There is no “best” storage medium. CDs, DVDs, flash drives, solid-state drives, spinning-disk hard drives, tape and networked cloud storage all have benefits and drawbacks. CDs and DVDs are light, flat and easy to store but they can be scratched and damaged. Flash drives do not have the moving parts that spinning disks do but they are more affected by extreme temperatures. Spinning-disk drives – the kind that “whir” when you turn them on – have a large storage capacity but you could easily damage them just by dropping them.
The best strategy is to backup copies onto at least two different types of media and store a copy in a different geographic location in case some disaster strikes your home or office. In fact, professional photographers – who have a financial stake in the accessibility and safekeeping of their digital photographs – have a “3-2-1” rule: make three copies, store two on different types of media and one in a different location.
Also, a general rule is to keep storage devices in the same environment that you would be comfortable in — not too hot, not too cold and not too humid. Keep them out of the attic or a damp basement.
Be aware that all storage devices eventually become obsolete (think of floppy disks). Therefore, in order to keep your files accessible, you should move your collection to a new storage medium about every five to seven years. That’s about the average time for something new and different to come out. Keep migrating your collection forward to new media periodically. Even if there is nothing profoundly new on the market in seven years, any storage device can wear out if you use it enough so you might want to just buy a new version of the same old thing.
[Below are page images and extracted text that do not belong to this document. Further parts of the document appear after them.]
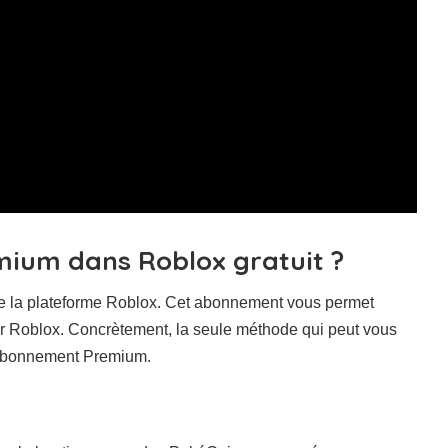
mium dans Roblox gratuit ?
de la plateforme Roblox. Cet abonnement vous permet
ur Roblox. Concrètement, la seule méthode qui peut vous
l’abonnement Premium.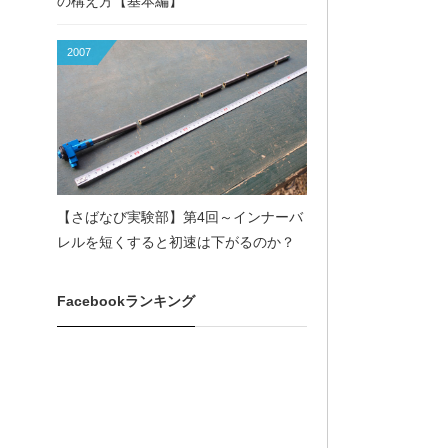
の構え方【基本編】
2007
【さばなび実験部】第4回～インナーバ
レルを短くすると初速は下がるのか？
Facebookランキング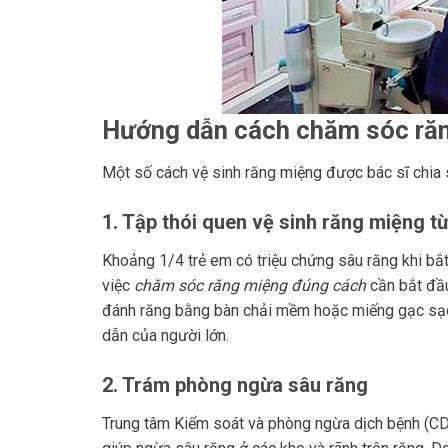
Hướng dẫn cách chăm sóc ră
Một số cách vệ sinh răng miệng được bác sĩ chia 
1. Tập thói quen vệ sinh răng miệng t
Khoảng 1/4 trẻ em có triệu chứng sâu răng khi bắt 
việc
chăm sóc răng miệng đúng cách
cần bắt đầu
đánh răng bằng bàn chải mềm hoặc miếng gạc sạch 
dẫn của người lớn.
2. Trám phòng ngừa sâu răng
Trung tâm Kiểm soát và phòng ngừa dịch bệnh (CDC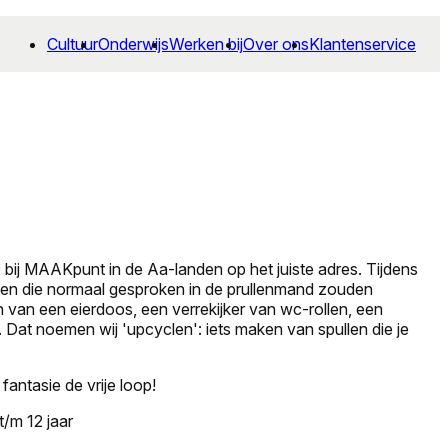
Cultuur
Onderwijs
Werken bij
Over ons
Klantenservice
 bij MAAKpunt in de Aa-landen op het juiste adres. Tijdens
len die normaal gesproken in de prullenmand zouden
 van een eierdoos, een verrekijker van wc-rollen, een
 Dat noemen wij 'upcyclen': iets maken van spullen die je
fantasie de vrije loop!
t/m 12 jaar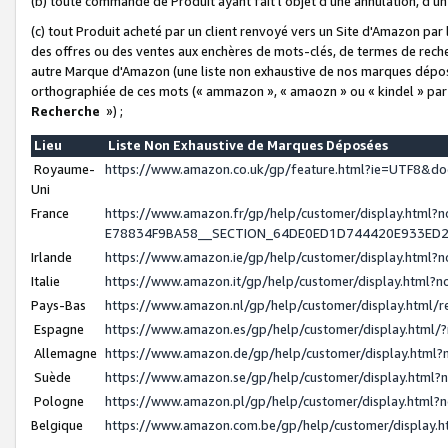
(b) toute commande de Produit ayant fait l'objet d'une annulation, d'u
(c) tout Produit acheté par un client renvoyé vers un Site d'Amazon par
des offres ou des ventes aux enchères de mots-clés, de termes de reche
autre Marque d'Amazon (une liste non exhaustive de nos marques déposée
orthographiée de ces mots (« ammazon », « amaozn » ou « kindel » par
Recherche
») ;
Lieu
Liste Non Exhaustive de Marques Déposées
Royaume-
https://www.amazon.co.uk/gp/feature.html?ie=UTF8&
Uni
France
https://www.amazon.fr/gp/help/customer/display.ht
E78834F9BA58__SECTION_64DE0ED1D744420E933ED
Irlande
https://www.amazon.ie/gp/help/customer/display.htm
Italie
https://www.amazon.it/gp/help/customer/display.html
Pays-Bas
https://www.amazon.nl/gp/help/customer/display.html
Espagne
https://www.amazon.es/gp/help/customer/display.html
Allemagne
https://www.amazon.de/gp/help/customer/display.htm
Suède
https://www.amazon.se/gp/help/customer/display.htm
Pologne
https://www.amazon.pl/gp/help/customer/display.html
Belgique
https://www.amazon.com.be/gp/help/customer/displa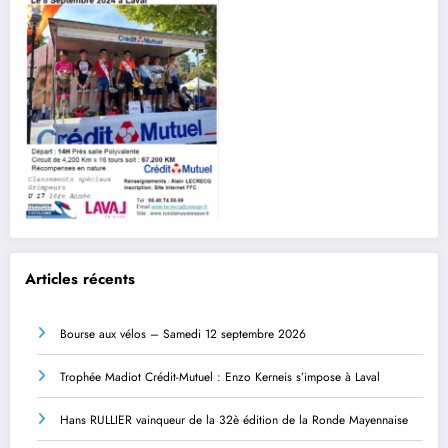
Articles récents
Bourse aux vélos – Samedi 12 septembre 2026
Trophée Madiot Crédit-Mutuel : Enzo Kerneis s’impose à Laval
Hans RULLIER vainqueur de la 32è édition de la Ronde Mayennaise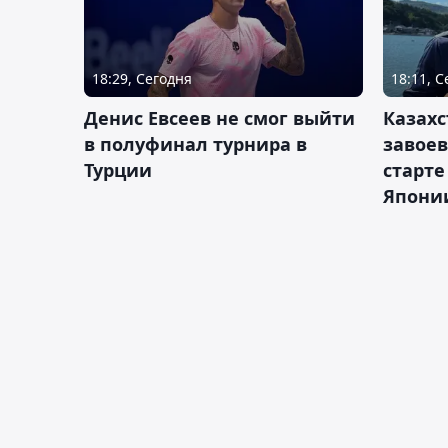
18:29, Сегодня
18:11, 
Денис Евсеев не смог выйти
Казахс
в полуфинал турнира в
завоев
Турции
старте
Япони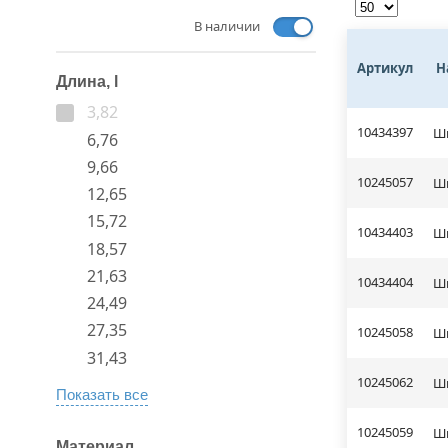
В наличии
Артикул
Н
Длина, l
3,82
10434397
Шп
6,76
9,66
10245057
Шп
12,65
15,72
10434403
Шп
18,57
21,63
10434404
Шп
24,49
27,35
10245058
Шп
31,43
10245062
Шп
Показать все
10245059
Шп
Материал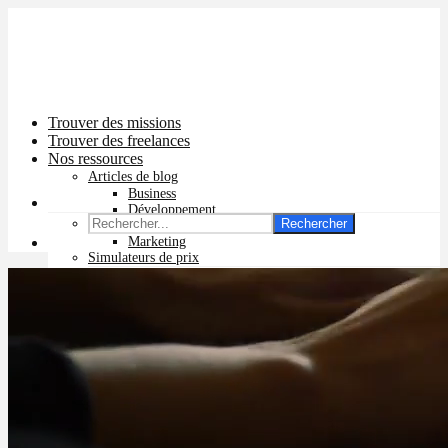
Trouver des missions
Trouver des freelances
Nos ressources
Articles de blog
Business
Développement
Rechercher
Graphisme
Marketing
Simulateurs de prix
Prix app mobile
Prix site vitrine
Prix site e-commerce
Prix logo
Prix pub Instagram
Prix logiciel
Prix chatbot
Prix site WordPress
Prix charte graphique
Prix site Wix
Facturation en ligne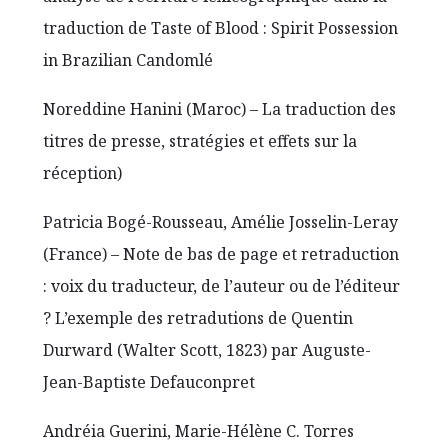
traduction de Taste of Blood : Spirit Possession
in Brazilian Candomlé
Noreddine Hanini (Maroc) – La traduction des
titres de presse, stratégies et effets sur la
réception)
Patricia Bogé-Rousseau, Amélie Josselin-Leray
(France) – Note de bas de page et retraduction
: voix du traducteur, de l’auteur ou de l’éditeur
? L’exemple des retradutions de Quentin
Durward (Walter Scott, 1823) par Auguste-
Jean-Baptiste Defauconpret
Andréia Guerini, Marie-Hélène C. Torres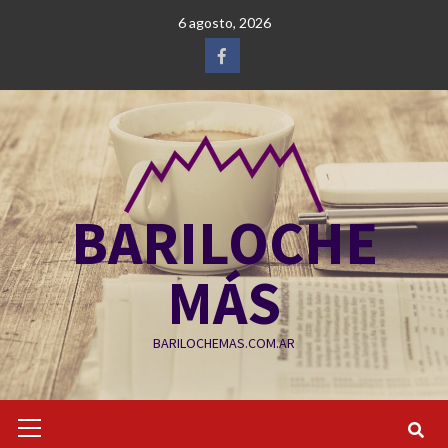
Saltar
6 agosto, 2026
al
contenido
Facebook
BARILOCHE
MÁS
BARILOCHEMAS.COM.AR
Menú
primario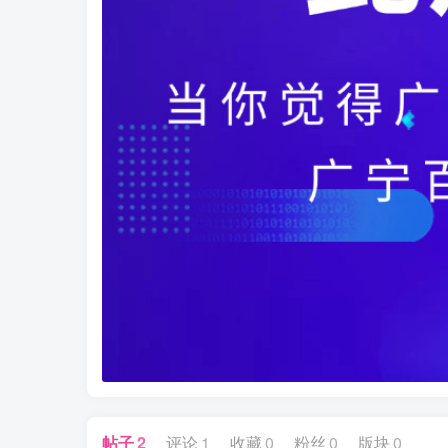
帖子
2
评论
1
收藏
0
粉丝
0
版块
0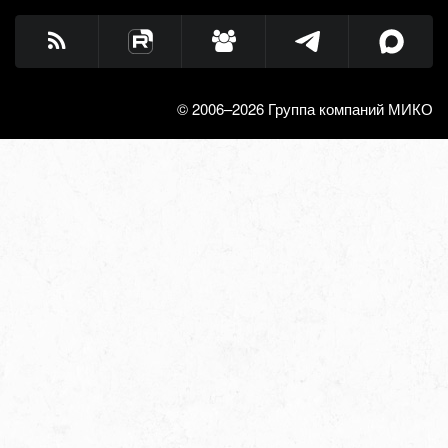
© 2006–2026 Группа компаний МИКО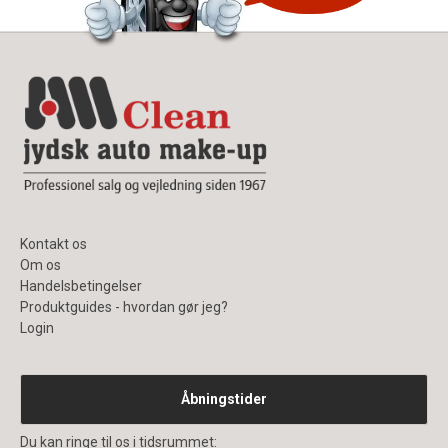
Kontakt os
Om os
Handelsbetingelser
Produktguides - hvordan gør jeg?
Login
Åbningstider
Du kan ringe til os i tidsrummet: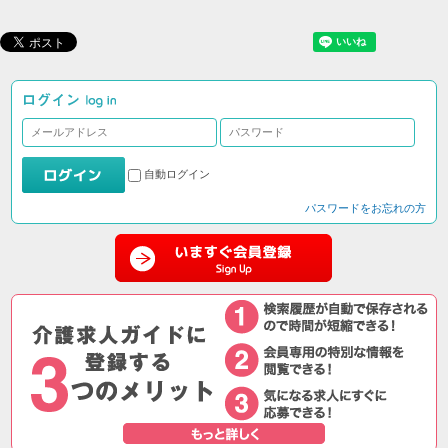
自動ログイン
パスワードをお忘れの方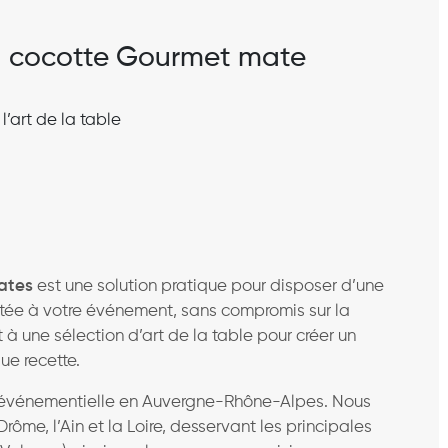
la cocotte Gourmet mate
l’art de la table
ates
est une solution pratique pour disposer d’une
tée à votre événement, sans compromis sur la
t à une sélection d’art de la table pour créer un
ue recette.
son événementielle en Auvergne-Rhône-Alpes. Nous
Drôme, l’Ain et la Loire, desservant les principales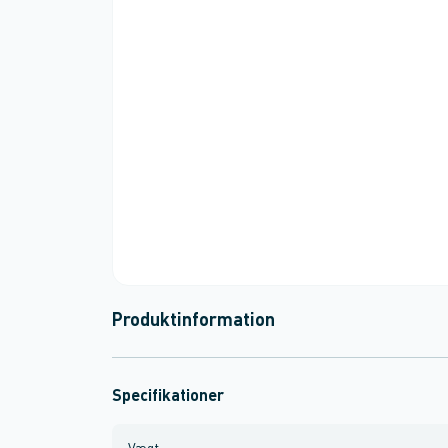
Produktinformation
Specifikationer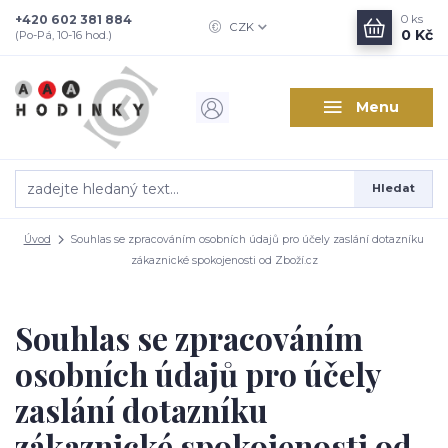
+420 602 381 884
0
ks
CZK
0 Kč
(Po-Pá, 10-16 hod.)
Menu
Hledat
Úvod
Souhlas se zpracováním osobních údajů pro účely zaslání dotazníku
zákaznické spokojenosti od Zboží.cz
Souhlas se zpracováním
osobních údajů pro účely
zaslání dotazníku
zákaznické spokojenosti od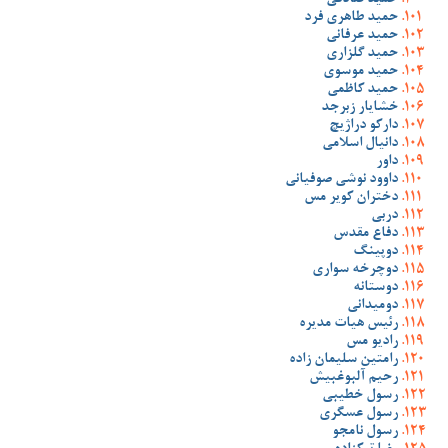
حمید صادقی
حمید طاهری فرد
حمید عرفانی
حمید گلزاری
حمید موسوی
حمید کاظمی
خشایار زبرجد
دارکو دراژیچ
دانیال اسلامی
داور
داوود نوشی صوفیانی
دختران کویر مس
دربی
دفاع مقدس
دوپینگ
دوچرخه سواری
دوستانه
دومیدانی
رئیس هیات مدیره
رادیو مس
رامتین سلیمان زاده
رحیم آلبوغبیش
رسول خطیبی
رسول عسگری
رسول نامجو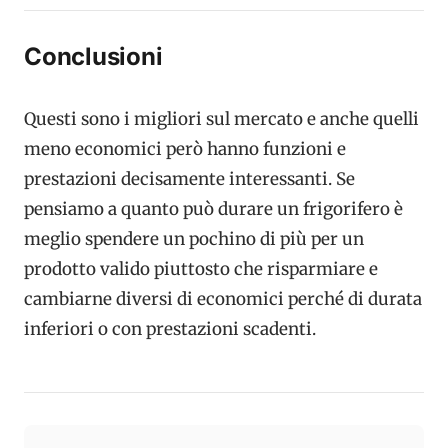
Conclusioni
Questi sono i migliori sul mercato e anche quelli
meno economici però hanno funzioni e
prestazioni decisamente interessanti. Se
pensiamo a quanto può durare un frigorifero è
meglio spendere un pochino di più per un
prodotto valido piuttosto che risparmiare e
cambiarne diversi di economici perché di durata
inferiori o con prestazioni scadenti.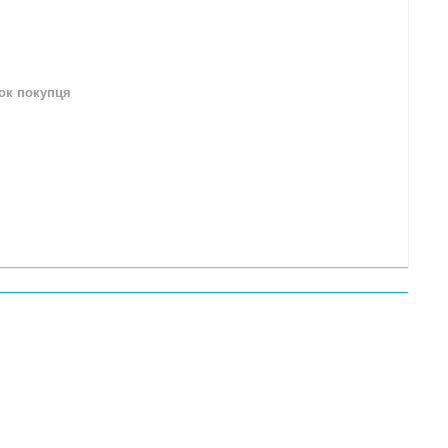
нок покупця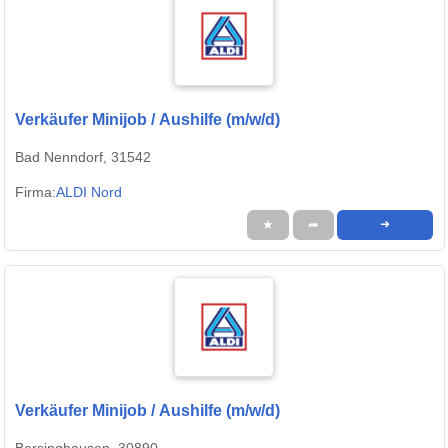
Verkäufer Minijob / Aushilfe (m/w/d)
Bad Nenndorf, 31542
Firma:
ALDI Nord
★
➦
➜
Verkäufer Minijob / Aushilfe (m/w/d)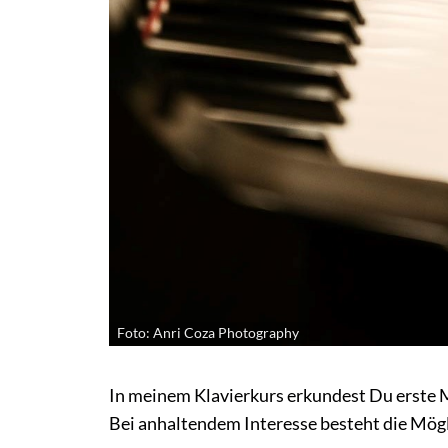
Foto: Anri Coza Photography
In meinem Klavierkurs erkundest Du erste 
Bei anhaltendem Interesse besteht die Mögli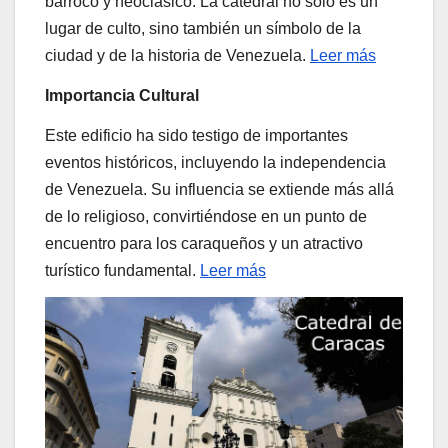
barroco y neoclásico. La catedral no solo es un
lugar de culto, sino también un símbolo de la
ciudad y de la historia de Venezuela.
Leer más
Importancia Cultural
Este edificio ha sido testigo de importantes
eventos históricos, incluyendo la independencia
de Venezuela. Su influencia se extiende más allá
de lo religioso, convirtiéndose en un punto de
encuentro para los caraqueños y un atractivo
turístico fundamental.
Leer más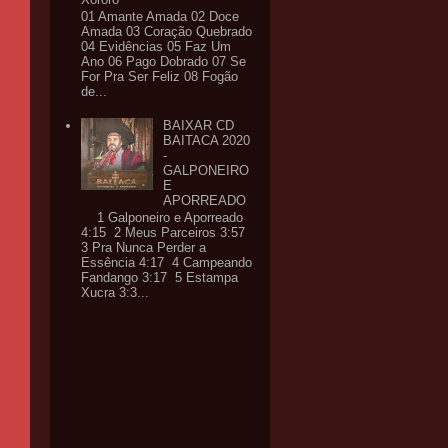
01 Amante Amada 02 Doce
Amada 03 Coração Quebrado
04 Evidências 05 Faz Um
Ano 06 Pago Dobrado 07 Se
For Pra Ser Feliz 08 Fogão
de...
BAIXAR CD
BAITACA 2020
-
GALPONEIRO
E
APORREADO
1 Galponeiro e Aporreado
4:15 2 Meus Parceiros 3:57
3 Pra Nunca Perder a
Essência 4:17 4 Campeando
Fandango 3:17 5 Estampa
Xucra 3:3...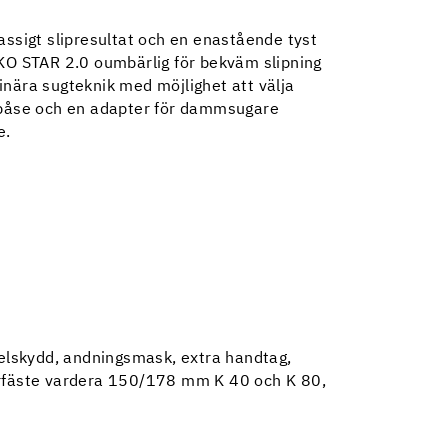
lassigt slipresultat och en enastående tyst
 STAR 2.0 oumbärlig för bekväm slipning
inära sugteknik med möjlighet att välja
åse och en adapter för dammsugare
e.
lskydd, andningsmask, extra handtag,
orrfäste vardera 150/178 mm K 40 och K 80,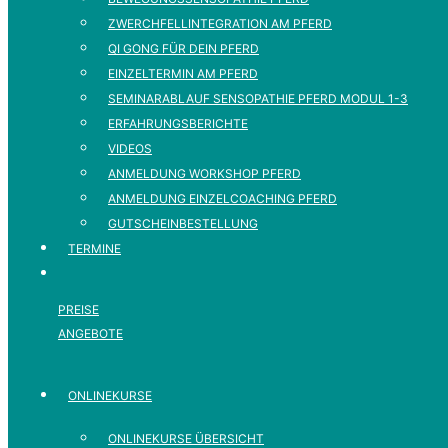
ZWERCHFELLINTEGRATION AM PFERD
QI GONG FÜR DEIN PFERD
EINZELTERMIN AM PFERD
SEMINARABLAUF SENSOPATHIE PFERD MODUL 1-3
ERFAHRUNGSBERICHTE
VIDEOS
ANMELDUNG WORKSHOP PFERD
ANMELDUNG EINZELCOACHING PFERD
GUTSCHEINBESTELLUNG
TERMINE
PREISE
ANGEBOTE
ONLINEKURSE
ONLINEKURSE ÜBERSICHT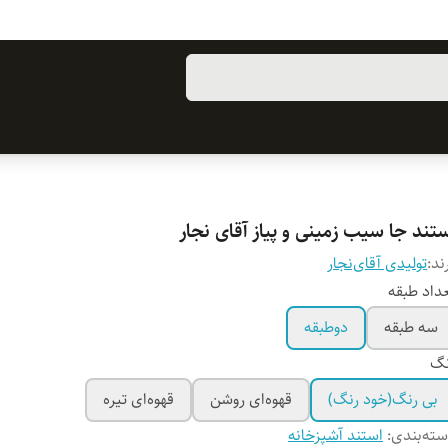
تند جا سیب زمینی و پیاز آقای نجار
ند:
تولیدی آقای‌نجار
داد طبقه
سه طبقه
دوطبقه
نگ
بی رنگ(خود رنگ)
قهوه‌ای روشن
قهوه‌ای تیره
ته‌بندی
:
استند آشپزخانه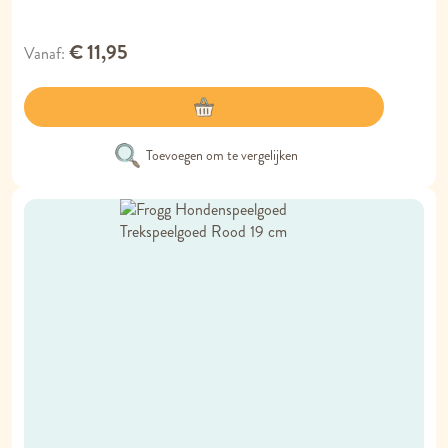
€ 11,95
Vanaf
Toevoegen om te vergelijken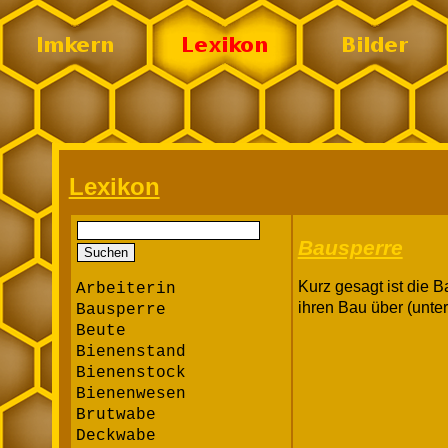
Lexikon
Bausperre
Kurz gesagt ist die B
Arbeiterin
ihren Bau über (unter
Bausperre
Beute
Bienenstand
Bienenstock
Bienenwesen
Brutwabe
Deckwabe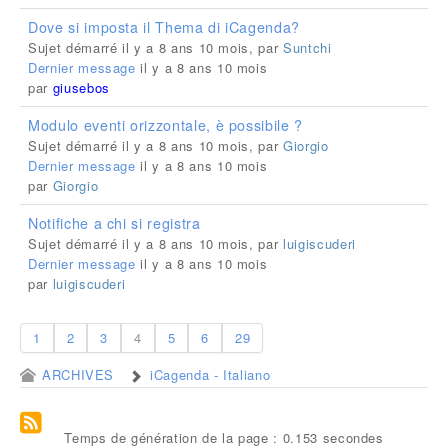
Dove si imposta il Thema di iCagenda?
Sujet démarré il y a 8 ans 10 mois, par
Suntchi
Dernier message
il y a 8 ans 10 mois
par
giusebos
Modulo eventi orizzontale, è possibile ?
Sujet démarré il y a 8 ans 10 mois, par
Giorgio
Dernier message
il y a 8 ans 10 mois
par
Giorgio
Notifiche a chi si registra
Sujet démarré il y a 8 ans 10 mois, par
luigiscuderi
Dernier message
il y a 8 ans 10 mois
par
luigiscuderi
1
2
3
4
5
6
29
ARCHIVES
iCagenda - Italiano
Temps de génération de la page : 0.153 secondes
Cloud services relieve you of the responsibility replacing storage hardware. The possible drawback to cloud storage, though, is that your collection may become inaccessible if the network connection is disrupted. Also the cloud service might fall victim to malicious hacking or it might go out of business. No online backup service is as reliable as a storage device that you can see and touch. Cloud storage should only be a secondary backup option.
If you take responsibility for your digital collection and manage it wisely, your collection will always remain accessible.
Is it OK to store the disk or flash drive in a lock box that is fire proof?
It shouldn’t be a problem. However be careful that the lock box doesn’t get too hot or exposed to too much humidity. The general rule of thumb is to keep storage devices — as well as paper photos — in an environment that you would also be comfortable in. Not too hot, not too cold and not too humid.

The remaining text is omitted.